"We'd like to see that either clarified or removed so that the 3650 band becomes open to any technology, including WiMax," said Alan Menezes, vice president of marketing at Aperto Networks Inc., a wireless broadband vendor readying products for WiMax certification.
Intel Corp., a strong backer of WiMax, sees the contention issue causing delays and wants that stipulation removed, said Peter Pitsch, communications policy director.
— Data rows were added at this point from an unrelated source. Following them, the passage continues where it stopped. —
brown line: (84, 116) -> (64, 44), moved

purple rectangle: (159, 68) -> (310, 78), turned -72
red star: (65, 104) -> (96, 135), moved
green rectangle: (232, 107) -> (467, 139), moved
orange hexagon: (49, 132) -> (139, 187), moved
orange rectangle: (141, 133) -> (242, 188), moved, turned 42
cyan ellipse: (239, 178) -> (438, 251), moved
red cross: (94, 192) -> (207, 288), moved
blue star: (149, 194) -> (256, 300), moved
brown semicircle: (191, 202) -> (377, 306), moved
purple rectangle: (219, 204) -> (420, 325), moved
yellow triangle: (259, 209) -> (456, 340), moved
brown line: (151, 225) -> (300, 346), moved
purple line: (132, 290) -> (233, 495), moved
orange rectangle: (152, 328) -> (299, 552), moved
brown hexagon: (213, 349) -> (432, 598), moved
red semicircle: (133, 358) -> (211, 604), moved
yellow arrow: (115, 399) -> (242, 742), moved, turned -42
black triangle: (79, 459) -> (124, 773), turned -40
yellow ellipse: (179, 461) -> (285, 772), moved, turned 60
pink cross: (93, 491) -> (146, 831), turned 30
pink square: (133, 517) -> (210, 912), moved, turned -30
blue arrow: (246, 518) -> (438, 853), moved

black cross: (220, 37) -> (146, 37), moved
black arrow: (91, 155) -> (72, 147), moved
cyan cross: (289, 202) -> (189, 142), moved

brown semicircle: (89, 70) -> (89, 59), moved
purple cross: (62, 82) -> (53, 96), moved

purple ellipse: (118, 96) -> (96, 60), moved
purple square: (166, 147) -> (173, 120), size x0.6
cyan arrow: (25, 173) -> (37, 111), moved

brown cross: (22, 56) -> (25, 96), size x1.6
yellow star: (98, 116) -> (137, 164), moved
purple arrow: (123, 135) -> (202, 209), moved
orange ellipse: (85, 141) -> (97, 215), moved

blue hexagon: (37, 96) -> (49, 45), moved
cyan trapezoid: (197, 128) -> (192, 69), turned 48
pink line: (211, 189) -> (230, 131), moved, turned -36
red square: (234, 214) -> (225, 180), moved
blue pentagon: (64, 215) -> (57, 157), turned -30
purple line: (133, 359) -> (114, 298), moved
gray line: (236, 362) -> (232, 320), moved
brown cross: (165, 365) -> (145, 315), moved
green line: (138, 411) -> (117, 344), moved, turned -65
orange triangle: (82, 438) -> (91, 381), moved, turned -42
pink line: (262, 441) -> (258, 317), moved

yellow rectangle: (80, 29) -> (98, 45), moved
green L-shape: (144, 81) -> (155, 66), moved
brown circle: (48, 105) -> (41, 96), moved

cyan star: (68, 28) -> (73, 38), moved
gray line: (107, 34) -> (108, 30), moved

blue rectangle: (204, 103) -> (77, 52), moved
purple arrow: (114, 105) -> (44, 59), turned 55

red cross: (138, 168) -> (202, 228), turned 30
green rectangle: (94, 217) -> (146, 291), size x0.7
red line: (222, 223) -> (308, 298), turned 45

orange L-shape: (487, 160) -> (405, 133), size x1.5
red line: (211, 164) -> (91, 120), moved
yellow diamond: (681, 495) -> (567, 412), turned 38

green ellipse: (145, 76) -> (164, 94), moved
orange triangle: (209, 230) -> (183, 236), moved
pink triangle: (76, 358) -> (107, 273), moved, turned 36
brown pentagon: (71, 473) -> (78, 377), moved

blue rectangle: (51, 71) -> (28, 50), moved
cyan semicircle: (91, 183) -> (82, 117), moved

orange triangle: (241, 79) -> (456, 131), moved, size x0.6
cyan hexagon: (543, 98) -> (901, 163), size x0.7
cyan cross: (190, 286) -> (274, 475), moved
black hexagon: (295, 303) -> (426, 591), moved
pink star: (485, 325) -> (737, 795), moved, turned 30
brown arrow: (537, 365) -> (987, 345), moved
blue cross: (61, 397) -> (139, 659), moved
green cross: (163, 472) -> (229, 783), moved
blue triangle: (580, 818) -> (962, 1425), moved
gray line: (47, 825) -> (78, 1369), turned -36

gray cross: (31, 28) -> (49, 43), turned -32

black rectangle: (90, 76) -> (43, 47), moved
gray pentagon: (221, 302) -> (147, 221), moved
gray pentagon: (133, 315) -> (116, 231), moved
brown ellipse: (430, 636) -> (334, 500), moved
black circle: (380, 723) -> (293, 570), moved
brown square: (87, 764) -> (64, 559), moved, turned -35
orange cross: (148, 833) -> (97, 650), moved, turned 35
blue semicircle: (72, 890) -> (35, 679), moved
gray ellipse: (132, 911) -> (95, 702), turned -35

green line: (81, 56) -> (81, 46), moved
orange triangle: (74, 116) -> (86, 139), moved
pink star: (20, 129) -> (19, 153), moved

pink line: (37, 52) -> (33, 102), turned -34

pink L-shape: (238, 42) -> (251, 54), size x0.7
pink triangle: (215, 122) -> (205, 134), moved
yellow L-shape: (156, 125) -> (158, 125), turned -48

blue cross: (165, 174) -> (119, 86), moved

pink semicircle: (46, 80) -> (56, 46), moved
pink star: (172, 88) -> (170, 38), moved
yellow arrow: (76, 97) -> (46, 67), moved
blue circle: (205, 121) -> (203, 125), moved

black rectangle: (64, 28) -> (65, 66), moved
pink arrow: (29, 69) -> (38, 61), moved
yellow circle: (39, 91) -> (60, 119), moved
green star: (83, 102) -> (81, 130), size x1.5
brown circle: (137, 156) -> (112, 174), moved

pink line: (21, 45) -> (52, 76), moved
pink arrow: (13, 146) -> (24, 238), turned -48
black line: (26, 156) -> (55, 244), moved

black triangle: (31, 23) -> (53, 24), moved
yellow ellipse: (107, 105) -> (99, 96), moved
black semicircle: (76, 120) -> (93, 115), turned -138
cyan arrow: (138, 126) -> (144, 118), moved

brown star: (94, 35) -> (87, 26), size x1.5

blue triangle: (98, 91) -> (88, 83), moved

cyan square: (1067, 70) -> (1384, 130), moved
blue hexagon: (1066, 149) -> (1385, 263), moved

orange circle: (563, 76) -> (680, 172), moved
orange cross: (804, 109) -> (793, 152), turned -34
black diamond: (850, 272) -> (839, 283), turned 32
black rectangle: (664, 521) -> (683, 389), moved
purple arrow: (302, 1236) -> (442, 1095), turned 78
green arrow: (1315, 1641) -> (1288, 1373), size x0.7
The WiMax Forum's petition also asked the FCC to remove the contention requirement, said Margaret LaBrecque, who heads the organization's regulatory arm.
An executive at one WISP is more optimistic.
"I think people will get through that issue," said Jeff Thompson, founder, chief operating officer and president at TowerStream Corp., which offers fixed wireless services in several U.S. cities including Chicago, New York and Boston.
In addition to confusion over the contention requirement, the requirements for use of the spectrum puts service providers in a bind, according to Paul Sinderbrand, an attorney at Wilkinson Barker Knauer LLP, in Washington, D.C., who represents the Wireless Communications Association (WCA), a group of WISPs, wireless vendors and consultants. Those who sign up to use the band are required to make sure they won't interfere with someone already using it in that area. But because there is no established mechanism for enforcing the spectrum rules, at the moment the FCC can offer users no recourse if a later user interferes with their use of the band, Sinderbrand said.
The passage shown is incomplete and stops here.